Vagarosamente, ela abriu a porta dos fundos, com um dedo sobre os lábios para me impedir de falar. Fora um gesto tão sexy e gracioso que não me veio nada à mente para opinar.

Quando passamos pela pequena sala de jantar, senti o cheiro forte da bebida na toalha de mesa e no tapete. Marcas de sangue nas paredes me deixaram atônito e fui obrigado a parar.

Com a mão sobre o nariz fechei os olhos e tentei imaginar esse sangue em um animal. Como é horrível despertar de si mesmo e saber que você matou um ser que não merecia isso, que tinha uma vida pela qual viver e você acabou com ela para continuar a sua.
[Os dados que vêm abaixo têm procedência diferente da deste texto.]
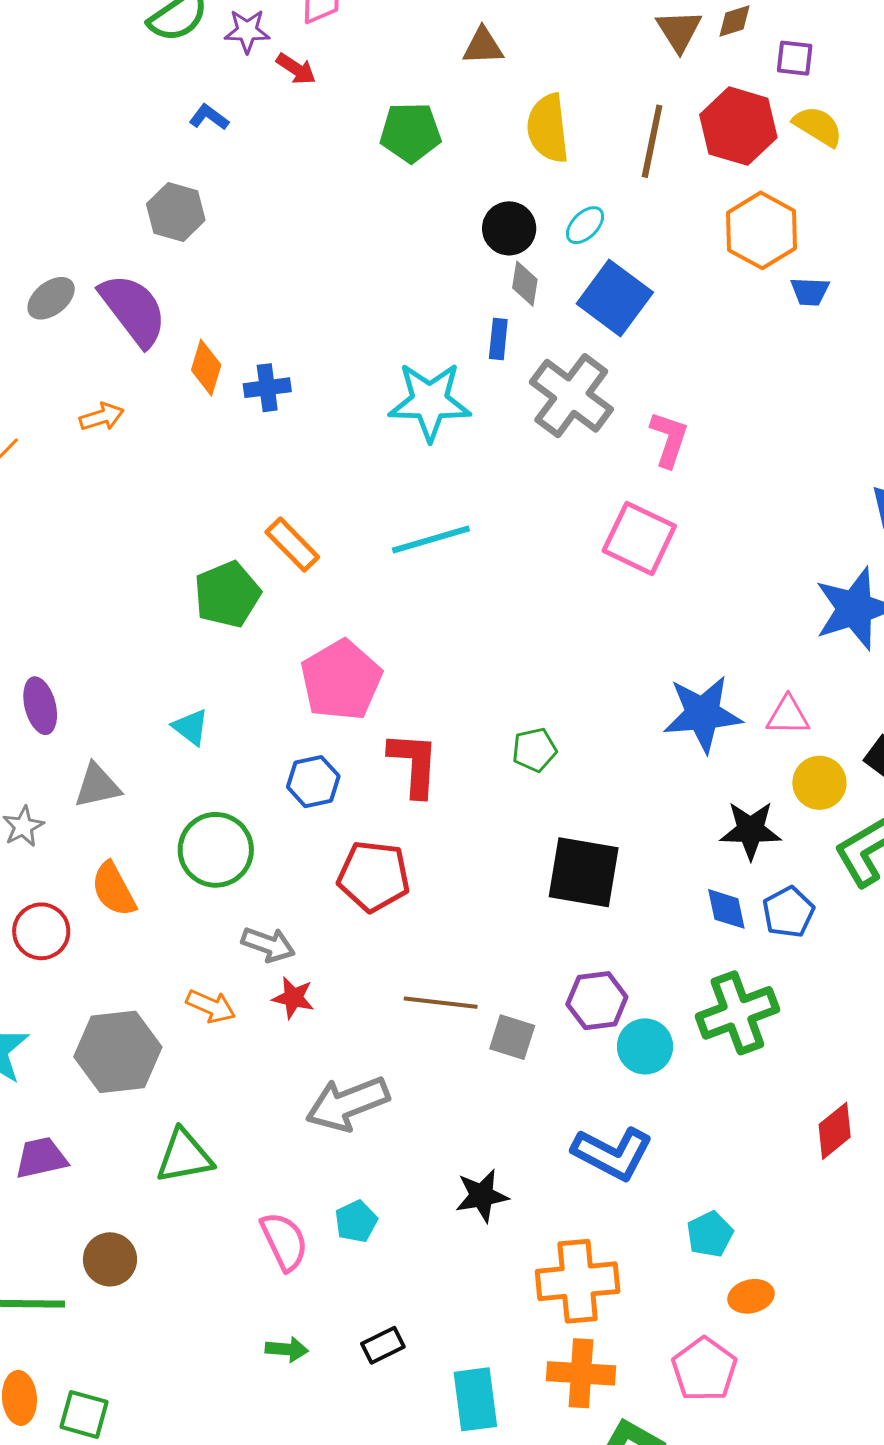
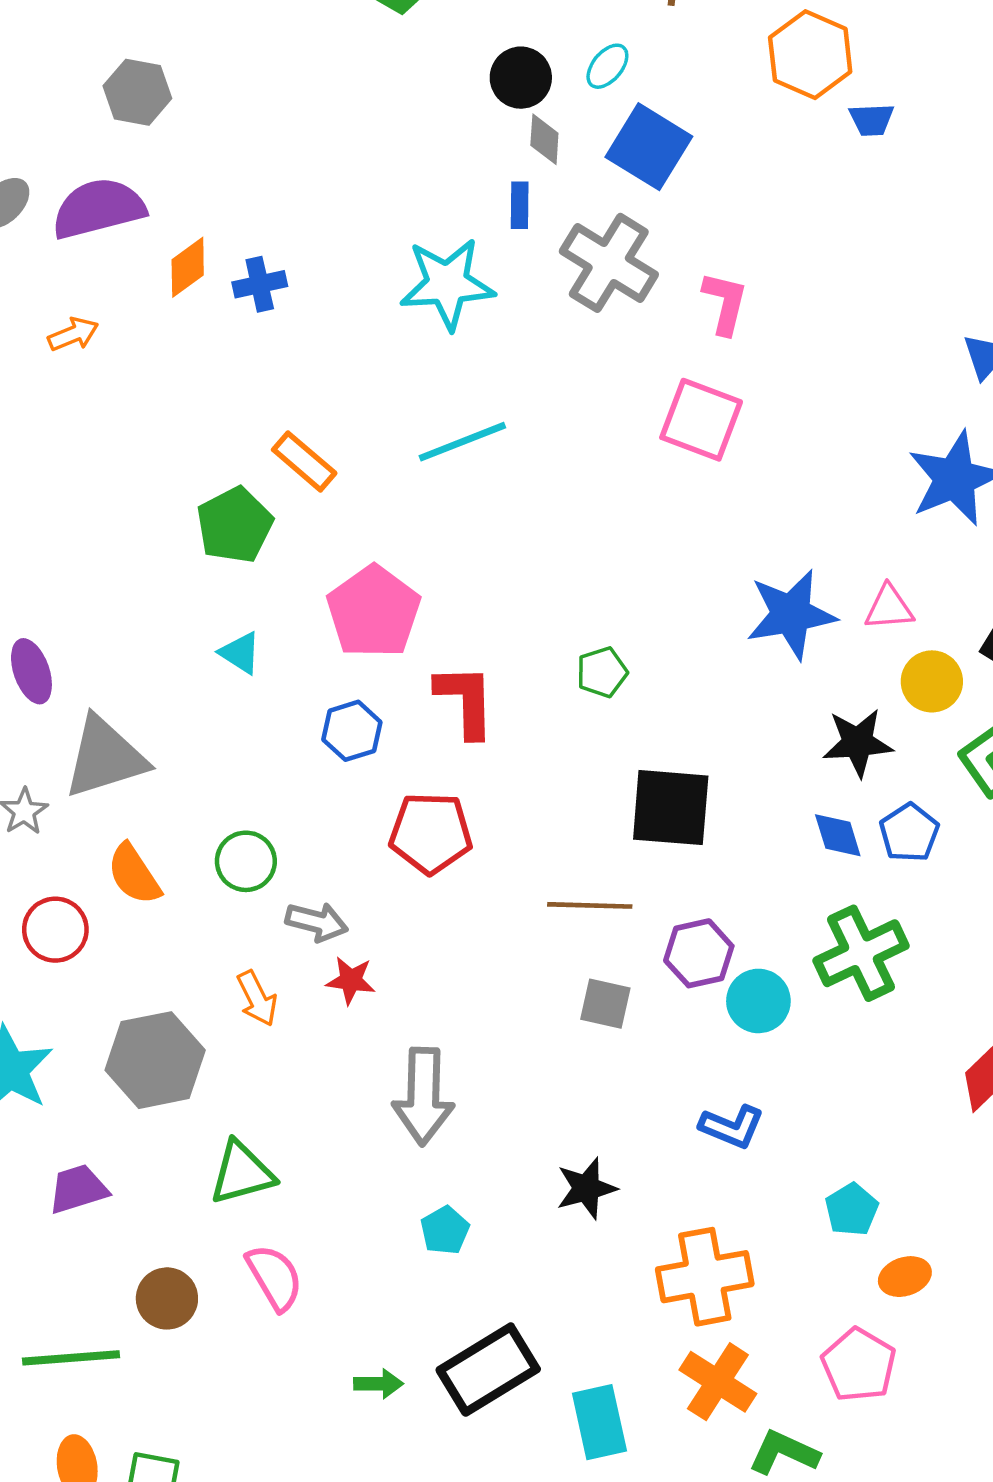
purple semicircle: (133, 310) -> (98, 208), turned -62
orange diamond: (206, 368) -> (188, 267), turned 42
cyan triangle: (191, 727) -> (240, 653), moved
gray triangle: (97, 786) -> (105, 757), size x1.6
green circle: (216, 850) -> (246, 861), moved, size x0.7
brown line: (441, 1003) -> (590, 905), moved
orange arrow: (211, 1006) -> (257, 998), turned 45
gray arrow: (347, 1104) -> (423, 1096), turned -62
blue L-shape: (612, 1153) -> (732, 1127), size x0.7
pink semicircle: (284, 1241) -> (275, 1277), moved
black rectangle: (383, 1345) -> (488, 1370), size x2.0
orange cross: (581, 1373) -> (718, 1382), turned 34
Isso é a única coisa que consegue amenizar a cede: o enjôo e a culpa.

— Está tudo bem? — Brie segurou meu braço ao sussurrar. Sua voz tão perto do meu ouvido me fez pender para frente e para trás. Ela não havia notado o sangue.
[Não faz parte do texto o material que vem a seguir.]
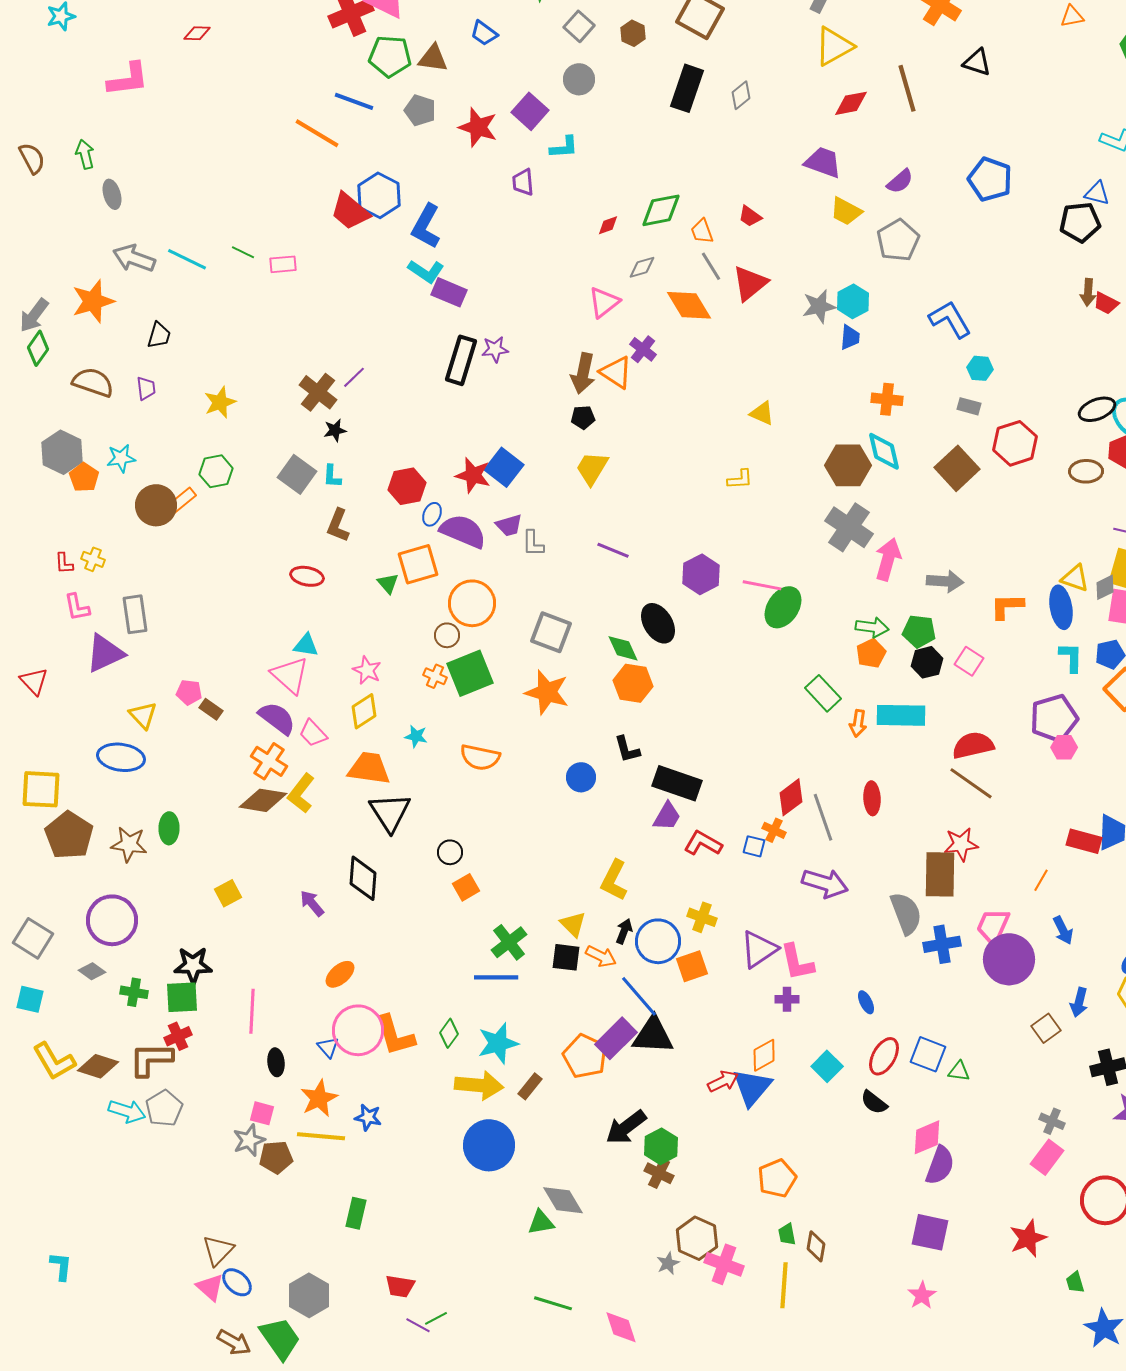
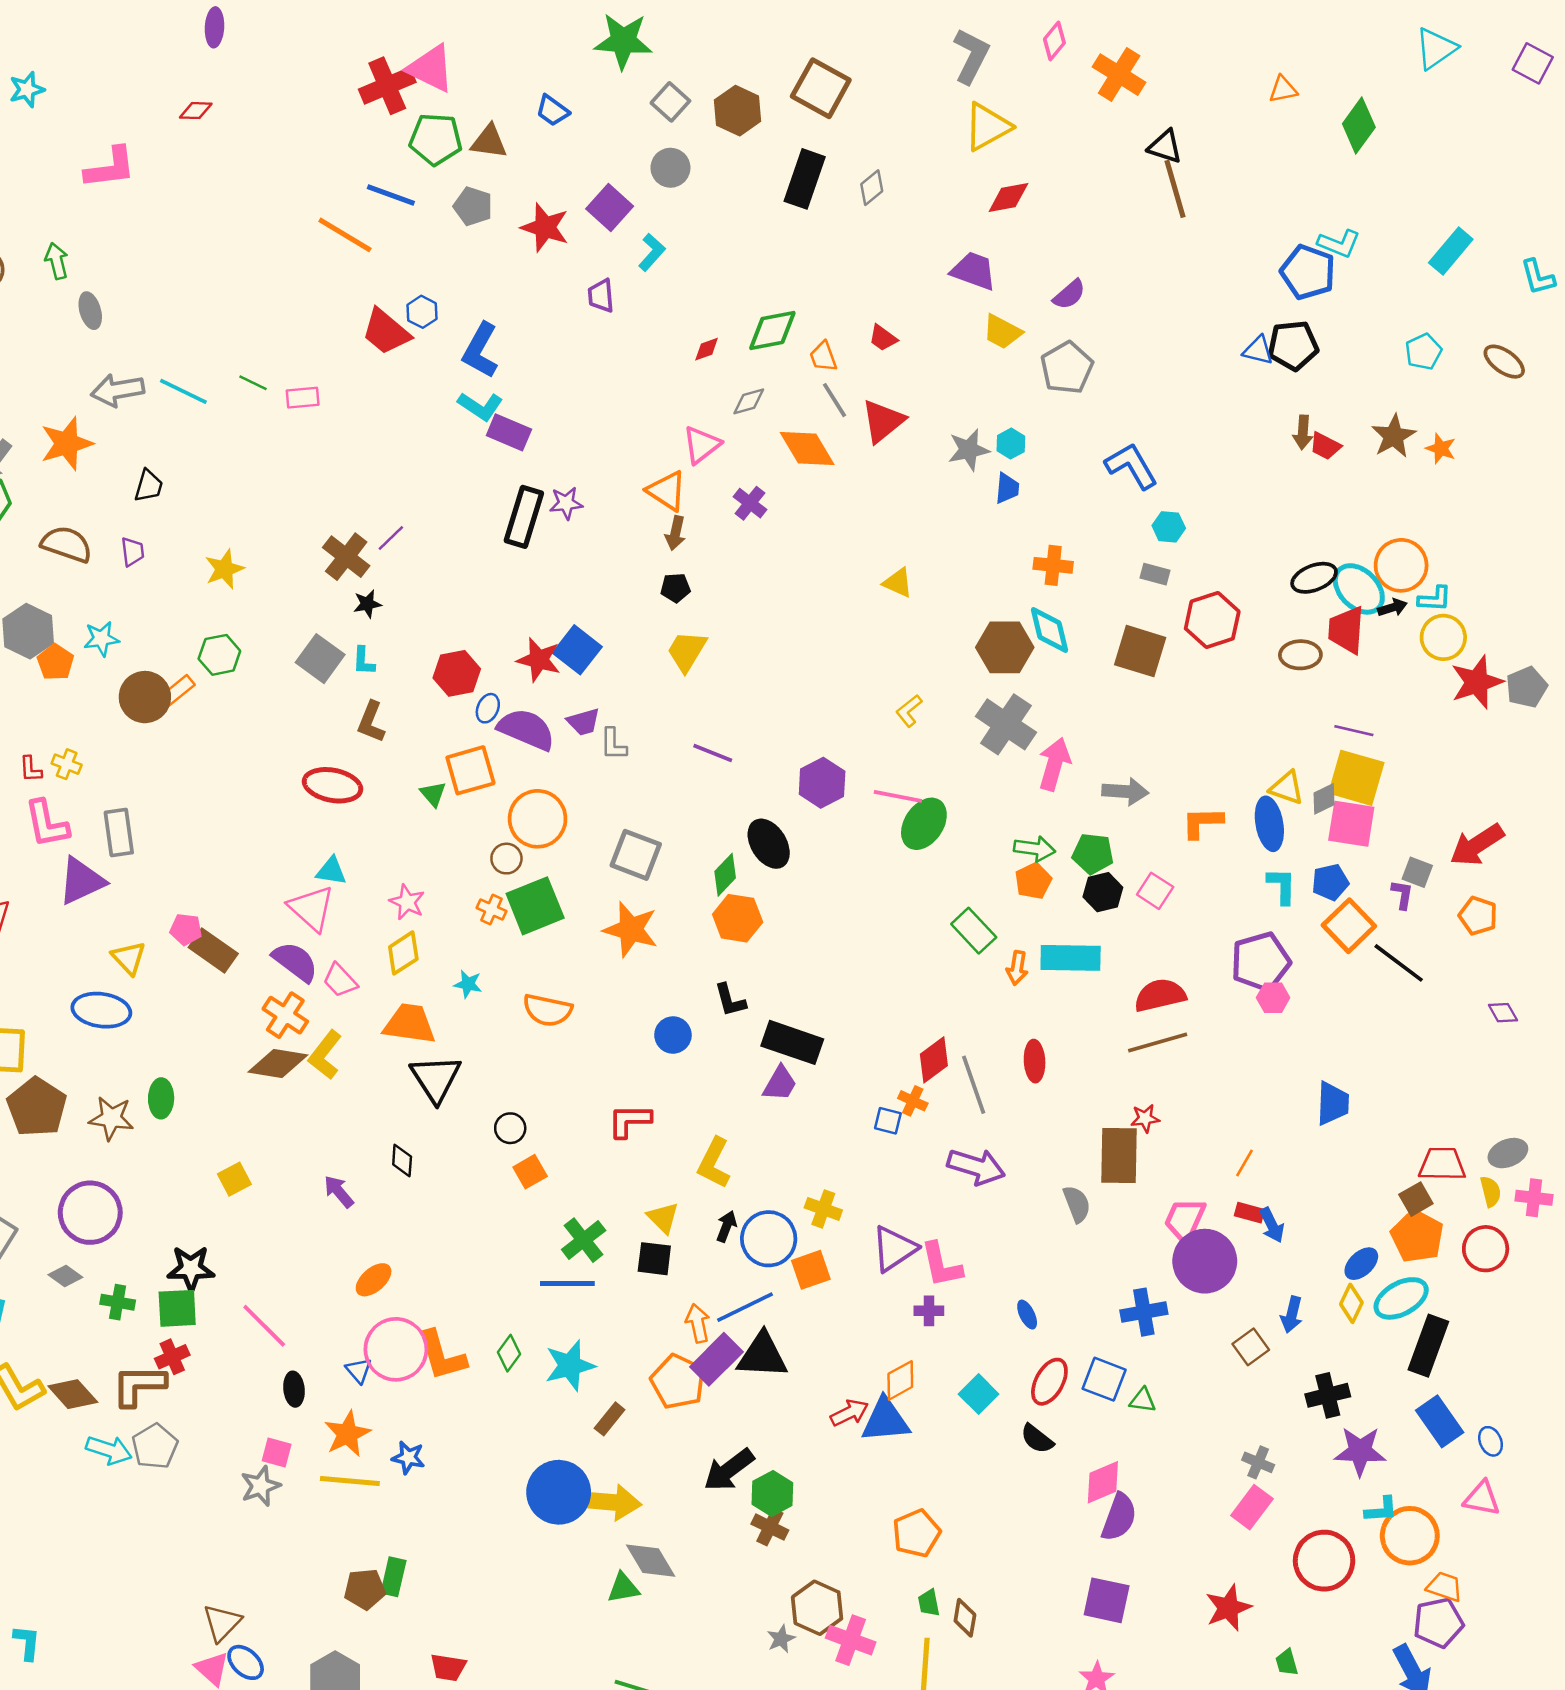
brown hexagon: (633, 33) -> (738, 111), size x1.5
brown line: (907, 88) -> (1175, 189), moved
cyan L-shape: (564, 147) -> (652, 252), turned -44
blue pentagon: (990, 179) -> (1308, 272), moved
blue triangle: (1097, 193) -> (1258, 350), moved
blue hexagon: (379, 195) -> (422, 312), size x0.6
gray arrow: (134, 258) -> (118, 390), turned -30
cyan hexagon: (853, 301) -> (1011, 444), size x0.7
orange triangle: (616, 372) -> (667, 491), moved
brown arrow: (583, 373) -> (675, 533), size x0.7
brown square: (957, 468) -> (1140, 651), turned -30
yellow L-shape: (740, 479) -> (909, 711), moved, turned 144
red ellipse: (307, 576) -> (333, 785), size x1.4
pink L-shape: (77, 607) -> (47, 824), size x1.4
green diamond: (623, 648) -> (725, 875), turned 68
brown rectangle: (211, 709) -> (213, 951), size x1.6
brown line: (971, 783) -> (1158, 1042), turned -51
red rectangle: (1084, 841) -> (1249, 1213), moved, size x0.7
red L-shape: (703, 843) -> (629, 1121), moved, turned -30
red star: (961, 844) -> (1145, 1118), size x0.7
black diamond: (363, 878) -> (402, 1160), size x0.6
gray semicircle: (906, 913) -> (1077, 1204), size x0.7
blue cross: (942, 944) -> (1144, 1312), moved
orange arrow: (601, 956) -> (698, 1323), moved, turned -128
blue line: (639, 996) -> (745, 1307), turned -75
pink line: (252, 1011) -> (264, 1326), turned -48
brown diamond: (98, 1066) -> (73, 1394), turned 30
yellow arrow: (479, 1085) -> (611, 1502), moved
blue triangle: (752, 1087) -> (885, 1420), turned 45
brown pentagon: (276, 1157) -> (365, 1589), moved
— Sangue... — grunhi. A imagem do animal não parece estar adiantando. Vasculhei minha mente tentando encontrar o arquivo “Nicholas”, mas não consegui. Cada gaveta que eu abria estava cheia de um novo sangue. Vermelho. Insosso. Doce. Amargo. Humano. Infectado. Escorrendo pelas bases dos armários. Sujando o chão do meu cérebro, transbordando até minhas próprias bases. Senti minhas botas encharcadas... Movi as pernas inconscientemente.
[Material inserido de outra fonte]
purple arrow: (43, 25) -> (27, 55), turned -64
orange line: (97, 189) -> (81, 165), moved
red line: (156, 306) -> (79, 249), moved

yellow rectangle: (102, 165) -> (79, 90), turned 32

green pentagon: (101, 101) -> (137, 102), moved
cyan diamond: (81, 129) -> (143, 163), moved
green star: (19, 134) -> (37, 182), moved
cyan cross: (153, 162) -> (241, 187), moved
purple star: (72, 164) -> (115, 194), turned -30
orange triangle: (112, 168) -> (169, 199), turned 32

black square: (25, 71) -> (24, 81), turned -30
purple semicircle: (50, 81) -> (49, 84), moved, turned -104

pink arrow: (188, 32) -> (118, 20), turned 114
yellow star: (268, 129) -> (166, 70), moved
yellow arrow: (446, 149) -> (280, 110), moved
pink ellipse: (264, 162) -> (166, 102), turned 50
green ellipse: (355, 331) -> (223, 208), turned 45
O cheiro de Brie me fez transitar entre cada uma das cenas. Eu estava em sua sala de jantar. Ela estava alguns centímetros à minha frente. Eu estava no vazio. O sangue escorria de minhas próprias mãos. Então eu estava na sala de jantar outra vez.

— Onde? — senti o peso de seu corpo rodopiando pela sala. E eu voltei ao sangue. — Achei! Ah... Espera um pouco.

O cheiro de produtos de limpeza inundou a sala. Num segundo não havia mais sangue, nem nas paredes, nem no ar, muito menos em minha mente.

Sorri quando enfim voltei a abrir os olhos, piscando para afastar os traços amarelos. Não sabia que seria tão difícil só acompanhar.

— Vem — ela segurou minha mão com seus dedos revestidos com luvas de algodão e couro. Mal sabia que em minha mente, por um momento, ela virou minha presa e eu aquele lobo cinzento, faminto. — Vou levar isso caso... Caso ainda haja sangue.

Ainda haja sangue? Óbvio que iria ter mais sangue! Afinal aquela era uma casa com um bêbado ferido dominado pelos espectros do passado, da perda, da morte. Óbvio que haverá sangue. Muito sangue. Mas tudo foi preenchido com o cheio de água sanitária e álcool. Até mesmo o cheiro da morte não resistiu à toda aquela química.

— Papai? — Brie movimentou algumas cortinas esfarrapadas e cuidadosamente desviou-se de cacos de vidro.

O estado da sala era ainda pior: fotos amassadas, whisky e pequeninas estátuas de gesso cobrem o chão como uma atualização moderna de um tapete. As almofadas estão todas espalhadas e mal cheirosas, uma namoradeira, que pertencia ao hall, projeta-se entre um cômodo e outro, como uma barreira. A poltrona onde Dwayne estava sentado quando o vi, está bem no centro da sala, como antes, voltada para a foto de sua amada falecida. Na moldura, marcas de dedos ensanguentados foram rapidamente limpas por Brie.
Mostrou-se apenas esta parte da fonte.